More and more employers are looking for people experienced in building and running Kubernetes-based systems, so it’s a great time to start learning how to take advantage of the new technology. Elasticsearch consists of multiple nodes working together, and Kubernetes can automate the process of creating these nodes and taking care of the infrastructure for us, so running ELK on Kubernetes can be a good options in many scenarios.
We’ll start this with an overview of Kubernetes and how it works behind the scenes. Then, armed with that knowledge, we’ll try some practical hands-on exercises to get our hands dirty and see how we can build and run Elastic Cloud on Kubernetes, or ECK for short.
What we’ll cover:
|System Requirements: Before proceeding further, we recommend a system with at least 12GB of RAM, 8 CPU cores, and a fast internet connection. If your computer doesn’t meet the requirements, just use a VPS (virtual private server) provider. Google Cloud is one service that meets the requirements, as it supports nested virtualization on Ubuntu (VirtualBox works on their servers).|
There’s a trend, lately, to run everything in isolated little boxes, either virtual machines or containers. There are many reasons for doing this so we won’t get into it here, but if you’re interested, you can read Google’s motivation for using containers.

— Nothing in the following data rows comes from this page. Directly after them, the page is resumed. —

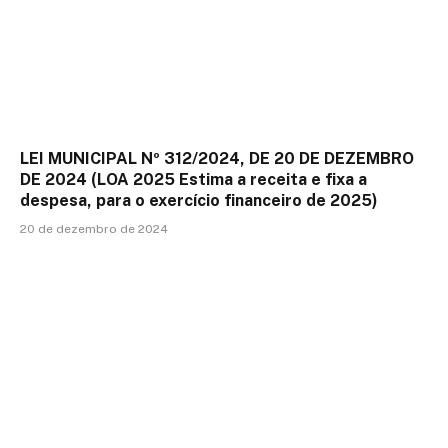
LEI MUNICIPAL Nº 312/2024, DE 20 DE DEZEMBRO
DE 2024 (LOA 2025 Estima a receita e fixa a
despesa, para o exercício financeiro de 2025)
20 de dezembro de 2024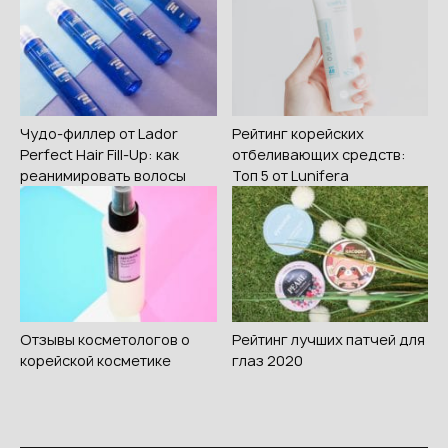
Чудо-филлер от Lador
Рейтинг корейских
Perfect Hair Fill-Up: как
отбеливающих средств:
реанимировать волосы
Топ 5 от Lunifera
Отзывы косметологов о
Рейтинг лучших патчей для
корейской косметике
глаз 2020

Let’s just say that containers make some aspects easier for us, especially in large-scale operations.
Managing one, two, or three containers is no big deal and we can usually do it manually. But when we have to deal with tens or hundreds of them, we need some help.
This is where Kubernetes comes in.
By way of analogy, if containers are the workers in a company, then Kubernetes would be the manager, supervising everything that’s happening and taking appropriate measures to keep everything running smoothly.

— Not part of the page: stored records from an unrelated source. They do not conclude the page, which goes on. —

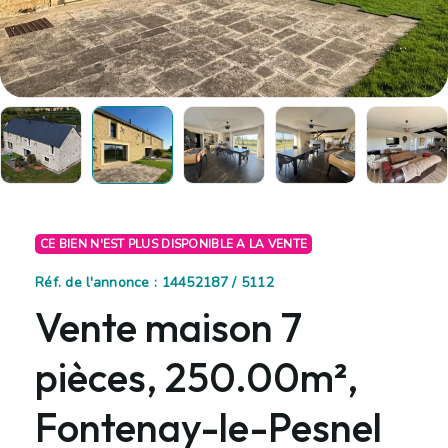
CE BIEN N'EST PLUS DISPONIBLE A LA VENTE
Réf. de l'annonce : 14452187 / 5112
Vente maison 7
pièces, 250.00m²,
Fontenay-le-Pesnel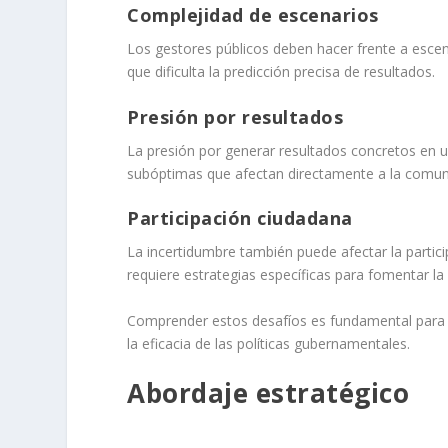
Complejidad de escenarios
Los gestores públicos deben hacer frente a escena
que dificulta la predicción precisa de resultados.
Presión por resultados
La presión por generar resultados concretos en u
subóptimas que afectan directamente a la comun
Participación ciudadana
La incertidumbre también puede afectar la partic
requiere estrategias específicas para fomentar la 
Comprender estos desafíos es fundamental para de
la eficacia de las políticas gubernamentales.
Abordaje estratégico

After we define a plan of action, Kubernetes does the heavy lifting to fulfill our requirements.
Examples of what you can do with K8s:
Let’s analyze the structure from the top down to get a good handle on things before diving into the hands-on section.

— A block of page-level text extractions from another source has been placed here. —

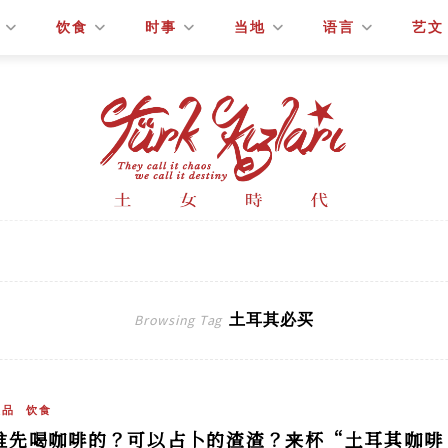
饮食
时事
当地
语言
艺文
土耳其必买
Browsing Tag
饮品
饮食
谁先喝咖啡的？可以占卜的渣渣？来杯“土耳其咖啡（T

First, Kubernetes must run on computers of some kind. It might end up being on dedicated servers, virtual private servers, or virtual machines hosted by a capable server.
Multiple such machines running Kubernetes components form a Kubernetes cluster, which is considered the whole universe of Kubernetes, because everything, from containers to data, to monitoring systems and networking exists here.
In this little universe, there has to be a central point of command, like the “brains” of Kubernetes. We call this the master node. This node assumes control of the other nodes, sometimes also called worker nodes. The master node manages the worker nodes, while these, in turn, run the containers and do the actual work of hosting our applications, services, processing data, and so on.
Basically, we’re the master of our master node, and it, in turn, is the master of every other node.
We instruct our master node about what state we want to achieve which then proceeds to take the necessary steps to fulfill our demands.
Simply put, it automates our plan of action and tries to keep the system state within set parameters, at all times.
The Nodes are like the “worker bees” of a Kubernetes cluster and provide the physical resources, such as CPU, storage space, memory, to run our containers.
Up until this point, we kept things simple and just peaked at the high-level structure of a Kubernetes cluster. So now let’s zoom in and take a closer look at the internal structure so we better understand what we’re about to get our hands dirty with.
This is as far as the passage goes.